Ma l’inappropriatezza della comunicazione, se non la separatezza stessa, tra l’ambito del sociale e quello ambientale, sono convinzioni di lungo corso. Latour parla di un cliché che così spiega: «non c’è da scegliere tra il salario degli operai e la sorte degli uccellini, ma tra due tipi di mondo in cui ci sono, in entrambi i casi, sia i salari degli operai sia gli uccellini, ma diversamente congiunti» (p. 76). La lotta di classe dipende da una geo-logia, nel senso che una logica geo non manda alle ortiche un secolo e mezzo di analisi marxiste, ma ci obbliga a «riprendere la questione sociale potenziandola» (p. 83) attraverso un’altra scienza che potremmo chiamare geopolitica. La colpa di tutti questi fraintendimenti tra lotte di classe e conflitti geo-sociali dipende dal ruolo che sia la prima che gli ultimi hanno dato alla “natura”. Latour cita uno slogan zadista: «Noi non difendiamo la natura, noi siamo la natura che si difende» (p. 85).
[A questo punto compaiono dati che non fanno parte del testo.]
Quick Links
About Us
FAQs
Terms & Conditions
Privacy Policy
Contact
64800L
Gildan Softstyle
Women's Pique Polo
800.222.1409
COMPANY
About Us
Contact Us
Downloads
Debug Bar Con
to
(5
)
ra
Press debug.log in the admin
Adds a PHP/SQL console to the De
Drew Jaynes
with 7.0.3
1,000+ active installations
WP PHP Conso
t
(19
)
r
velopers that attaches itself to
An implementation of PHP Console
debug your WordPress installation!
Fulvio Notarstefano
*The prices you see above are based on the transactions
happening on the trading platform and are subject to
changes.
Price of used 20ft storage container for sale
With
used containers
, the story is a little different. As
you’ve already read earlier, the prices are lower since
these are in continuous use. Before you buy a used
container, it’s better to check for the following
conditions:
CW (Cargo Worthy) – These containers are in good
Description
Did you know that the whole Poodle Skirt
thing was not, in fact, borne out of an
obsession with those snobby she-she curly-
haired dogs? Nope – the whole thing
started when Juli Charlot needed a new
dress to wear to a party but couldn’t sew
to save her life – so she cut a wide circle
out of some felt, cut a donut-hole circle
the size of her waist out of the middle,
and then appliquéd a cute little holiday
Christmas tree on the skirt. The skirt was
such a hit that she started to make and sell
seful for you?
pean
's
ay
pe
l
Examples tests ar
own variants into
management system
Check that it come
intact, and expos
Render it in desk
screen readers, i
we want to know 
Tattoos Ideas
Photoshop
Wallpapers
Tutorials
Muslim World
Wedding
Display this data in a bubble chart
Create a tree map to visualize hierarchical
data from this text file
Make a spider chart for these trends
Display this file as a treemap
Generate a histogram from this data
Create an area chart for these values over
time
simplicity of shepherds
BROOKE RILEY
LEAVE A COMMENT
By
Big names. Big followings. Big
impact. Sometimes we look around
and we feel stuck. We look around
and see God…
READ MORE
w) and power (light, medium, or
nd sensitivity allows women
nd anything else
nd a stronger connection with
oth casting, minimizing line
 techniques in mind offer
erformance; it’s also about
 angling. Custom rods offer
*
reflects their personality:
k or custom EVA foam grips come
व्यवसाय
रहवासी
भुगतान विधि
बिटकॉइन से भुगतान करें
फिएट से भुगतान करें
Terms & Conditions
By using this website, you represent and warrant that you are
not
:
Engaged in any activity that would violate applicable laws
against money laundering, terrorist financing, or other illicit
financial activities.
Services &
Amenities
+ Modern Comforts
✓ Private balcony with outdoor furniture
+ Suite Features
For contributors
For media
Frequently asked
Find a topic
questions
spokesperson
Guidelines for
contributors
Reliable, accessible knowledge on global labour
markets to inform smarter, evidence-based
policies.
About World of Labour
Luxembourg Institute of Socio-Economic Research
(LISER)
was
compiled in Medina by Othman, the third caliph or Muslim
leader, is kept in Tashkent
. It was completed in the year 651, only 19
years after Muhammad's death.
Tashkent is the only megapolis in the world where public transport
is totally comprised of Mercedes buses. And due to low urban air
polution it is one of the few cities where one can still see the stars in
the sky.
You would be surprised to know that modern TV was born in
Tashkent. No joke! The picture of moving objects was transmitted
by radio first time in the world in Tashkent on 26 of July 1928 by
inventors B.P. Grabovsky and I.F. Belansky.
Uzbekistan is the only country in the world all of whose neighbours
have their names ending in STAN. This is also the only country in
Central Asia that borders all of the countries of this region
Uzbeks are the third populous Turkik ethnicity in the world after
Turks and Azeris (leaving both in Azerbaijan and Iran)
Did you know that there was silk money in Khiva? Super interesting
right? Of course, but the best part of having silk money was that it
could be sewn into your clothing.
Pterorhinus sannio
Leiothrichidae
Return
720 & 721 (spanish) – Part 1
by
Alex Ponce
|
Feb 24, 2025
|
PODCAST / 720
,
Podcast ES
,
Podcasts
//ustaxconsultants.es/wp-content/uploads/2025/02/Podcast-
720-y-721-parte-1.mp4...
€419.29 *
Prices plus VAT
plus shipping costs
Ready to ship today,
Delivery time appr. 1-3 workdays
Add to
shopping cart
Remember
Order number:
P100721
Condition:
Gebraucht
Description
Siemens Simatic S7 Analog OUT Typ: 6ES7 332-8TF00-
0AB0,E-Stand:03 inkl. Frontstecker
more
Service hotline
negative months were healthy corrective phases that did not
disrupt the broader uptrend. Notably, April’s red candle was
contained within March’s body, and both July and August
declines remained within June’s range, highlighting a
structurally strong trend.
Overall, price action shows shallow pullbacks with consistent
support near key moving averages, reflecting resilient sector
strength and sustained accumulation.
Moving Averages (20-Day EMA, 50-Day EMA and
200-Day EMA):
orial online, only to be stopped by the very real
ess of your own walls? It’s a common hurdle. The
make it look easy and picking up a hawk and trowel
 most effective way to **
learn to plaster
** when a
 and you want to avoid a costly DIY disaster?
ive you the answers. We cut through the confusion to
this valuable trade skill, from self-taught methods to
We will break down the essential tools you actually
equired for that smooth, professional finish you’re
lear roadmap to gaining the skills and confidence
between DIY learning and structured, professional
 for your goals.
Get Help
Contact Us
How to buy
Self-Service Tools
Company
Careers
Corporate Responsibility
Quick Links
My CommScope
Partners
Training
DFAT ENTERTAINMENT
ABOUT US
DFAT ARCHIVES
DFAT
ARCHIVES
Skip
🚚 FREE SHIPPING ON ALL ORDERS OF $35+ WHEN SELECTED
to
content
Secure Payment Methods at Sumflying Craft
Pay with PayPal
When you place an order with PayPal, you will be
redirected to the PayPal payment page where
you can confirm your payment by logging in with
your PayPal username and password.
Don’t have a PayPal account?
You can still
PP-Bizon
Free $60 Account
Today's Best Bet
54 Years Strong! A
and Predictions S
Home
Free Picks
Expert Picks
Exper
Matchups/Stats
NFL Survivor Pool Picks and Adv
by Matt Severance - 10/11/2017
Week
C’è anche, in questo piccolo manuale di orientamento per questi tempi a-moderni, un pensiero ai modi di fare e di agire del comparto scientifico con il riconoscimento di un debito di pensiero per la capacità di decostruzione di verità pressoché rivelate, da parte dei movimenti delle donne, con Isabelle Stengers e Silvia Federici espressamente citate. Per riscoprire il senso di parole occultate, pensieri, trame occultate/i, sepolti sotto una natura universo che ci aveva privato di parole e concetti che non ci facevano vedere la natura processo. Un mondo popolato di oggetti galileiani, ma anche da agenti lovelockiani, esseri viventi che partecipano pienamente ai processi di generazione delle condizioni chimiche e, anche se solo parzialmente, geologiche del pianeta. Per questo occorre un’analisi non soltanto dei sistemi produttivi, ma anche di quelli generativi.
Ed ecco i modi generativi del Terrestre, qualcosa come i cahiers de doléances che il popolo francese riuscì a mettere insieme tra gennaio e maggio del 1789 dove tutti gli strati sociali riuscirono a descrivere con precisione il loro ambiente di vita, una “geo-grafia” delle lamentele dice Latour. Una lagnanza che ricrea un popolo, nel senso che la lagnanza, il sopruso, non generano soltanto rivolte, ma anche prese di coscienza che sono i prodromi delle rivolte, che sono quindi generativi delle lotte.
Bruno Latour, Tracciare la rotta- Come orientarsi in politica, Raffaello Cortina, Milano 2018, pagine 144, € 13.00.